It’s Getting Better

Published: May 6, 2020

By Jim Lichtman
Read More

Continuing to share local individuals’ experiences with the Covid-19 virus, and the quarantine orders issued by California state governor Gavin Newsom, Maureen (Mo) Masson worked as a private duty nurse in Los Angeles before joining the Air National Guard to help treat burn patients returning from Vietnam. Her last military assignment was in Desert Shield before retiring in 1992 as a Lieutenant Colonel.

For Masson, the virus came with emotional as well as physical pain.

“I’ve got three events that have colored my life, recently: the loss of a dear friend, Gus, of 40 years whose friendship made me a whole person, (now I’m half); a new knee which has pain, physical limitations and requires some physical therapy; and an undiagnosed pulmonary problem requiring six weeks of inactivity and oxygen 24/7. While I’ve recovered from that illness, it has given me some worry,” Masson says.

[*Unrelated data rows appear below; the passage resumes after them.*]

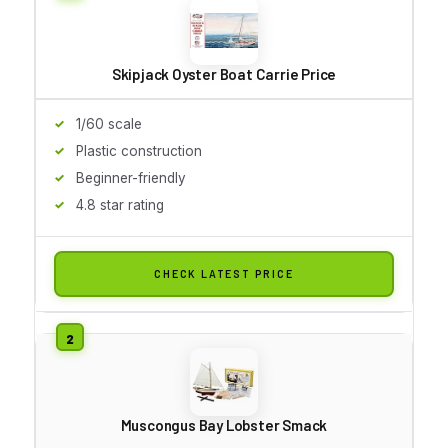
Skipjack Oyster Boat Carrie Price
1/60 scale
Plastic construction
Beginner-friendly
4.8 star rating
CHECK LATEST PRICE
Muscongus Bay Lobster Smack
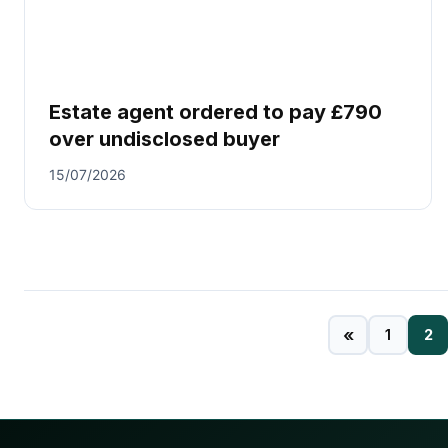
Estate agent ordered to pay £790
over undisclosed buyer
15/07/2026
«
1
2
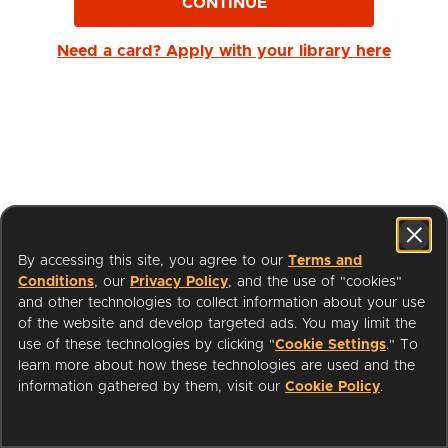
CONTINUE
Need a card? Apply with your library here
By accessing this site, you agree to our
Terms and
Conditions
, our
Privacy Policy
, and the use of "cookies"
and other technologies to collect information about your use
of the website and develop targeted ads. You may limit the
use of these technologies by clicking "
Cookie Settings
." To
learn more about how these technologies are used and the
I'm a Librarian
Support
information gathered by them, visit our
Cookie Policy
.
Terms of Service
Privacy Policy
Cookies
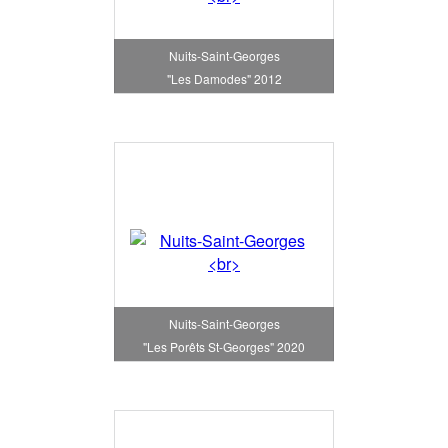
Nuits-Saint-Georges
"Les Damodes" 2012
Nuits-Saint-Georges
"Les Porêts St-Georges" 2020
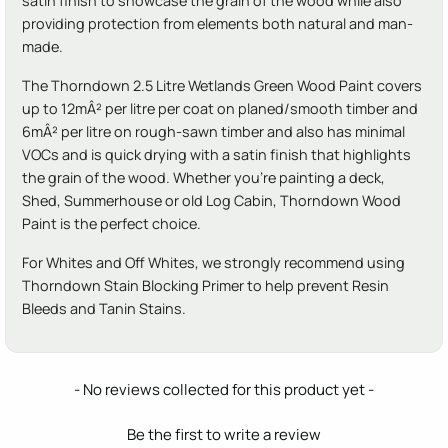
satin finish to showcase the grain of the wood while also
providing protection from elements both natural and man-
made.
The Thorndown 2.5 Litre Wetlands Green Wood Paint covers
up to 12mÂ² per litre per coat on planed/smooth timber and
6mÂ² per litre on rough-sawn timber and also has minimal
VOCs and is quick drying with a satin finish that highlights
the grain of the wood. Whether you're painting a deck,
Shed, Summerhouse or old Log Cabin, Thorndown Wood
Paint is the perfect choice.
For Whites and Off Whites, we strongly recommend using
Thorndown Stain Blocking Primer to help prevent Resin
Bleeds and Tanin Stains.
New content loaded
- No reviews collected for this product yet -
Be the first to write a review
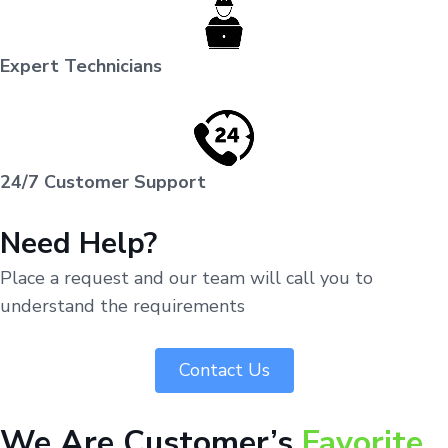
Expert Technicians
24/7 Customer Support
Need Help?
Place a request and our team will call you to
understand the requirements
Contact Us
We Are Customer’s
Favorite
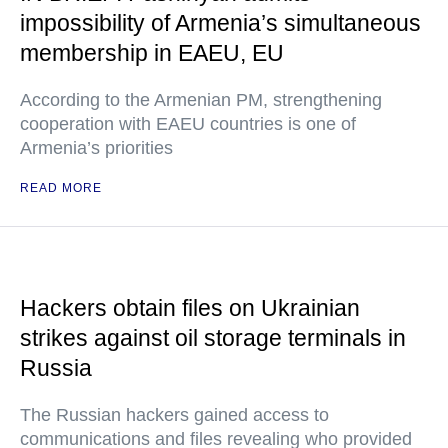
impossibility of Armenia’s simultaneous
membership in EAEU, EU
According to the Armenian PM, strengthening
cooperation with EAEU countries is one of
Armenia’s priorities
READ MORE
Hackers obtain files on Ukrainian
strikes against oil storage terminals in
Russia
The Russian hackers gained access to
communications and files revealing who provided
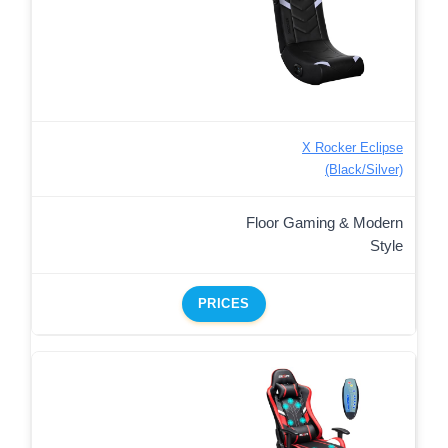
X Rocker Eclipse
(Black/Silver)
Floor Gaming & Modern
Style
PRICES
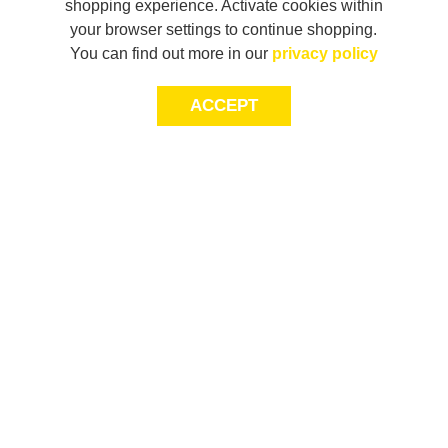
shopping experience. Activate cookies within
your browser settings to continue shopping.
You can find out more in our
privacy policy
ACCEPT
LET’S KEEP THE
CONVERSATION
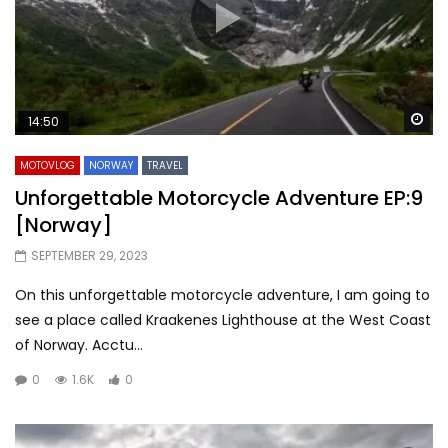
Wa
14:50
MOTOVLOG
NORWAY
TRAVEL
Unforgettable Motorcycle Adventure EP:9
[Norway]
SEPTEMBER 29, 2023
On this unforgettable motorcycle adventure, I am going to
see a place called Kraakenes Lighthouse at the West Coast
of Norway. Acctu...
0
1.6K
0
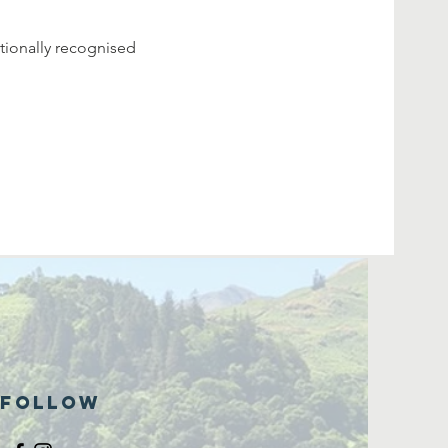
tionally recognised 
Follow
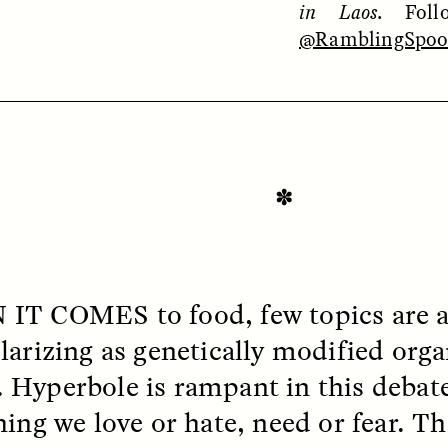
in Laos
. Fol
@RamblingSpo
OEM /
BORDERLANDS
ESSAY /
PHENOMEN
✽
 IT COMES
to food, few topics are 
larizing as genetically modified org
Hyperbole is rampant in this debat
hing we love or hate, need or fear. Th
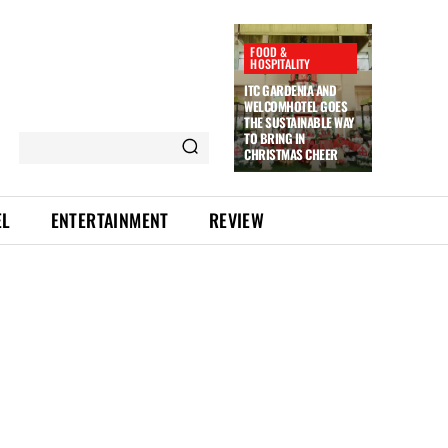
FOOD &
HOSPITALITY
ITC GARDENIA AND
WELCOMHOTEL GOES
THE SUSTAINABLE WAY
TO BRING IN
CHRISTMAS CHEER
EL
ENTERTAINMENT
REVIEW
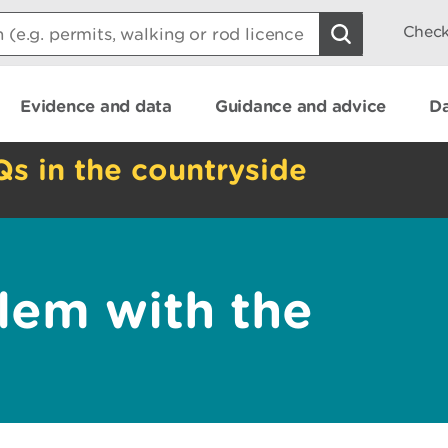
Check
Evidence and data
Guidance and advice
Da
Qs in the countryside
lem with the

“My get up and go spirit has been diminished which has made it easier to be quarantined. TV, computer solitaire, music, newspaper, phone calls have kept me emotionally satisfied. I would like to do my art – oils, pastels – but don’t have the concentration necessary to be able to get it all together which is the same problem with reading a book, of which I have hundreds.

“The grief is never-ending,” she confides, “and I keep thinking of things I have to call Gus about, waiting for him to call or come over. But it’s getting better.

“Being a nurse, I’m smart enough to know that I have to get some physical exercise so I’m walking three miles a day. I realize that it’s imperative to take care not to get sick with a cold or worse. Lack of sleep due to knee pain is getting better.

“I’ve taken great care to be aware of the limitations necessary when with friends, and I’ve decided my once a week dinner at a friend’s home is safe and necessary.”

In a phone call, Mo said that she played 18 holes of golf yesterday. It was one player to a cart and everyone wore masks. Oh, and she shot a 95 after not picking up a club in three months.

Dan Fishbein and his wife, Cynthie TinOo.

After becoming a physician, Daniel Fishbein served as the Chief of the Epidemiology Section and acting Chief of the Viral and Rickettsial Zoonoses Branch, Division of Viral Disease, where he led CDC’s efforts on human and animal rabies control and developed expertise in health economics.

In 1991, Fishbein moved to CDC’s Division of International Health where he was the Coordinator of Scientific Studies and then the Associate Chief for Science, training, and assisting young epidemiologists in 18 countries on designing, conducting, and reporting the results of public health investigations.

Retired, Dan validates Masson’s recent outdoor activity.

“While remaining indoors with the people we live with is clearly the best strategy to prevent COVID-19 infections, we all know that, for countless reasons, this is not a viable long-term option,” Fishbein writes.

“As approaches to ease shelter-in-place guidance are discussed, we urge that public health authorities consider the likelihood that, all other things being equal, our chances of getting COVID-19 are lower when we are outdoors than indoors. Even more importantly, we are in many ways much better off outdoors.”